From Mystery to Method: Diagnosing Glaze Flaws with AI

Every potter knows the frustration: a glaze that worked perfectly last month now crawls or blisters, and you’re left guessing—was it the clay, the mixing, or the firing? This troubleshooting rabbit hole consumes precious studio time.

The solution isn't more intuition; it's systematic data analysis. By applying a structured, AI-assisted framework, you can transform flaws from mysteries into solvable problems.

The Core Principle: The Comparative Flaw Matrix

Stop troubleshooting in isolation. The key is to systematically compare the faulty batch against a historically successful control batch. This direct comparison, guided by a predefined "Flaw Matrix," isolates variables and reveals the root cause. Your AI tool's purpose is to execute this correlation search at speed, sifting through your recorded data to find meaningful deviations.

For instance, a tool like Klirr (a studio-management platform with AI insights) can automate this by generating batch consistency reports. You don't ask, "Why is this crawling?" You command: "Compare the material weights, supplier sources, and kiln curve for Batch #024 (crawling) to Batch #018 (successful)."

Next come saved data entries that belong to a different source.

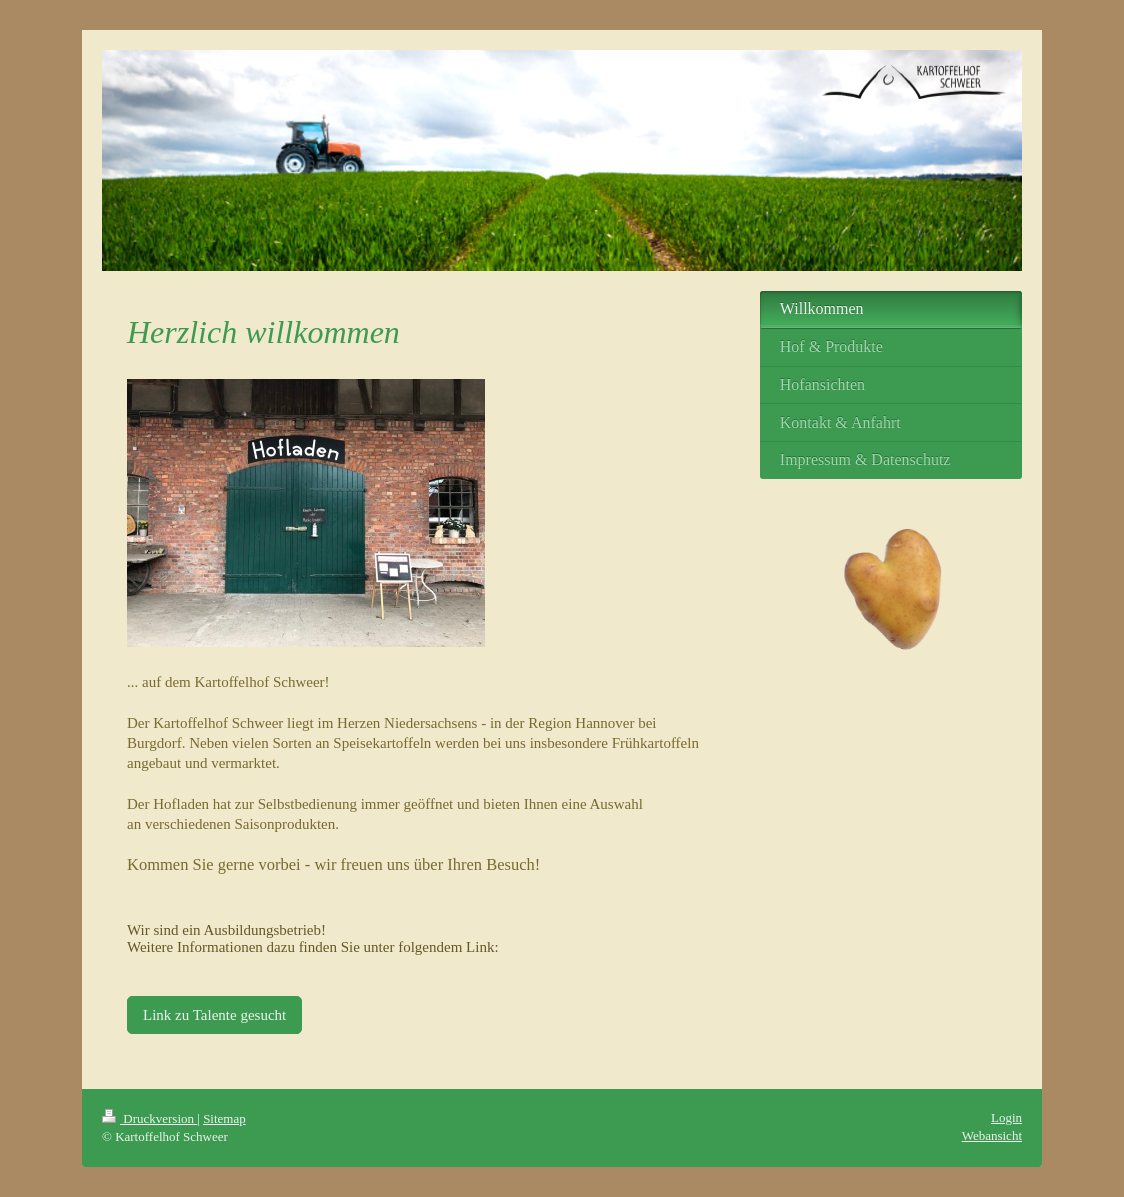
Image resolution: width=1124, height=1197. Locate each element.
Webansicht (992, 1135)
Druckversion (149, 1118)
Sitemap (224, 1118)
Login (1006, 1117)
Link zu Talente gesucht (214, 1015)
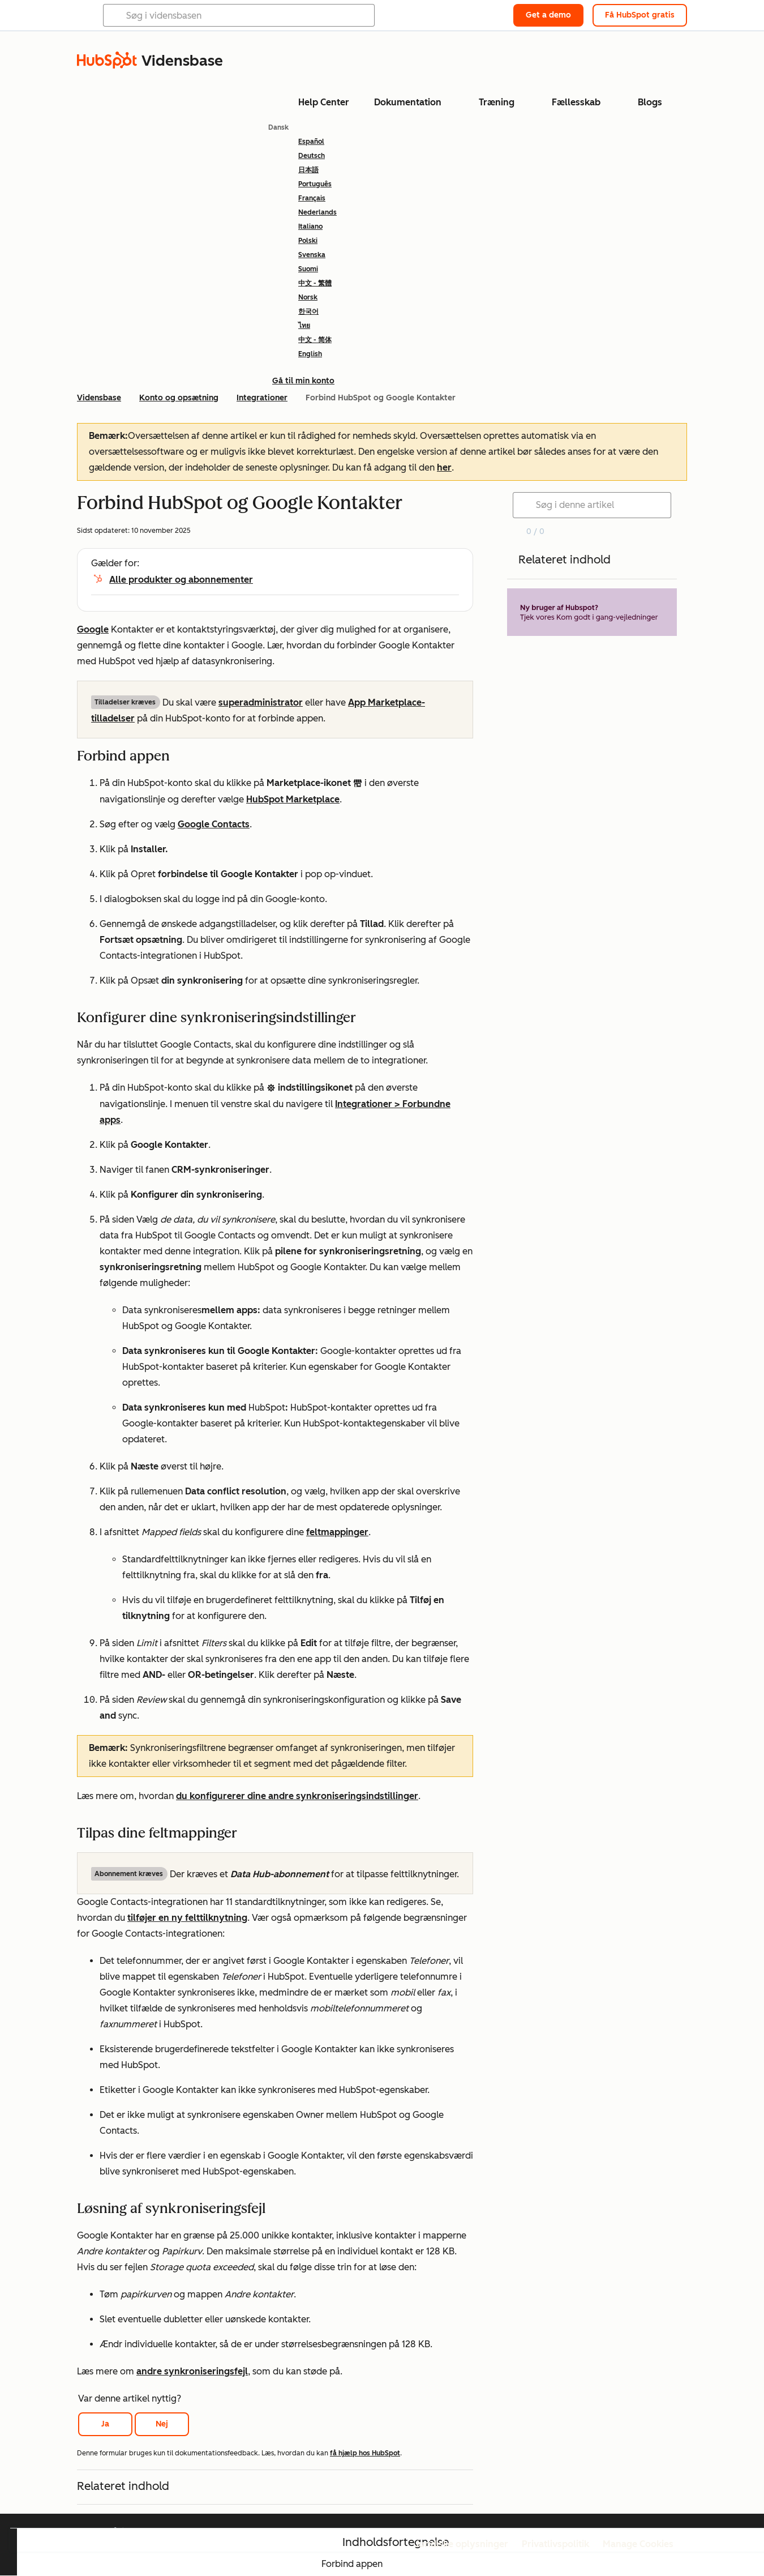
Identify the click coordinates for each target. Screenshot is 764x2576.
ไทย (304, 326)
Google (93, 629)
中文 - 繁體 (315, 283)
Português (315, 184)
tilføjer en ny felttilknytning (187, 1917)
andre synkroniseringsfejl (192, 2371)
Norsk (307, 297)
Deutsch (311, 156)
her (444, 467)
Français (311, 198)
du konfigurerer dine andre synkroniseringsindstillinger (297, 1796)
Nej (162, 2424)
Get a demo (548, 15)
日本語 (308, 170)
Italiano (310, 226)
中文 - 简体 (315, 340)
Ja (105, 2424)
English (310, 354)
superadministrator (260, 702)
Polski (307, 241)
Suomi (308, 269)
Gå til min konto (303, 381)
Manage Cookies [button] (638, 2544)
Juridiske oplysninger (461, 2544)
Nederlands (317, 212)
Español (311, 142)
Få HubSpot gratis (640, 15)
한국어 (308, 311)
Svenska (311, 255)
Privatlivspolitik (555, 2544)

Mini-Scenario: Your latest translucent glaze is suddenly cloudy. Instead of adjusting everything, you have your system compare all data for this cloudy batch against your last clear batch. The AI highlights a 5% increase in feldspar from a new supplier as the only significant change.

Implementation: Three High-Level Steps

1. Digitize Your Process: Consistently log key data for every batch—exact material weights (including source), mixing conditions (e.g., humidity), and full firing schedule curves. This builds your searchable database.
2. Define Your Flaw Library: Create your "Flaw Matrix"—a simple list linking common flaws (crawling, pinholes, clouding) to their most likely data-related culprits (e.g., crawling -> high surface tension, often from material batch variation or fast ramp rates).
3. Query with Purpose: When a flaw appears, initiate a structured "Correlation Search." Isolate the flaw, reference your matrix for likely causes, and then task your system to compare the faulty batch's data against a control batch across those specific parameters (material sources, kiln curve overlays).

Key Takeaways

Diagnosing flaws shifts from guesswork to methodical investigation by leveraging historical data. The core action is the controlled comparison—contrasting a failed batch against a successful one across precise metrics. Implementing this begins with consistent data logging and a clear framework for what to analyze when specific flaws occur. This AI-augmented approach turns troubleshooting into a repeatable, knowledge-building process.